David Nagel, horticulturist with Mississippi State University’s Extension Service, said most of the state’s fruit crops saw very little rain as they approached maturity. Fortunately, many of Mississippi’s commercial watermelon and blueberry plots have irrigation and plastic mulch to help protect plants from droughts.
“Watermelons in the south without irrigation are suffering from a lack of water,” he said. “Growers in north Mississippi first had too much water and then too little.”
Nagel said clear skies promote sugar content, making sweeter fruit.
“Watermelons will be smaller in dryland fields, but irrigated melons will be a good size and sweet,” Nagel said. “Harvesting started in Smith County a couple weeks before the Fourth of July.”
Chickasaw County Extension director Scott Cagle said local watermelon growers faced weather challenges at planting time.
“Rains delayed our largest watermelon producer, but he put out transplants later, and that gave plants a jump on growing. The heat really helped the plants mature quickly,” Cagle said. “Another grower, who planted from seed, managed to plant sooner, but they didn’t grow as fast. Both growers will have decent yields in time for the Fourth of July, and prices are good.”
Wayne Porter, Extension area horticulturist based in Meridian, said the hotter-than-normal temperatures pushed fruit to maturity ahead of schedule. The lack of rain has helped keep disease pressure down.
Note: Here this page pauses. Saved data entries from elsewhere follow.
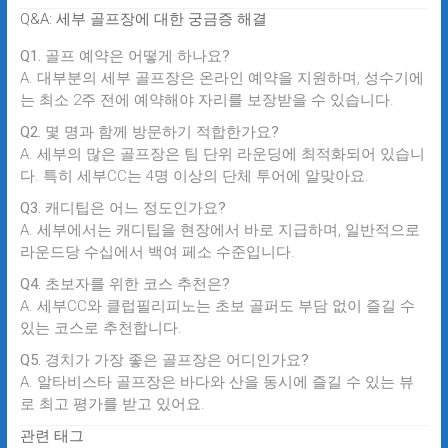
Q&A: 세부 골프장에 대한 궁금증 해결
Q1. 골프 예약은 어떻게 하나요?
A. 대부분의 세부 골프장은 온라인 예약을 지원하며, 성수기에
는 최소 2주 전에 예약해야 자리를 보장받을 수 있습니다.
Q2. 몇 명과 함께 방문하기 적합한가요?
A. 세부의 많은 골프장은 팀 단위 라운딩에 최적화되어 있습니
다. 특히 세부CC는 4명 이상의 단체 투어에 알맞아요.
Q3. 캐디팁은 어느 정도인가요?
A. 세부에서는 캐디팁을 현장에서 바로 지급하며, 일반적으로
라운드당 수십에서 백여 페소 수준입니다.
Q4. 초보자를 위한 코스 추천은?
A. 세부CC와 클럽필리피노는 초보 골퍼도 부담 없이 즐길 수
있는 코스로 추천합니다.
Q5. 경치가 가장 좋은 골프장은 어디인가요?
A. 알타비스타 골프장은 바다와 산을 동시에 즐길 수 있는 뷰
로 최고 평가를 받고 있어요.
관련 태그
“Most commercial blueberry growers have irrigation, so they had good fruit set and yield,” he said. “Because the berries are maturing quickly, growers have had a challenge getting the crop harvested before it’s too mature.”
Porter said growers are getting good prices for locally grown blueberries. Most of Mississippi’s competition comes from Georgia and North Carolina.
“Prices have held up since south Mississippi growers started harvesting in early May,” he said. “In Wayne County alone, with at least 360 acres in blueberries, growers can bring in $3 million in one year.”
Porter said new varieties and growers’ abilities are extending the state’s harvest window.
“Mississippi will be harvesting blueberries through July and early August in northern counties, as different varieties and areas of the state reach market,” he said.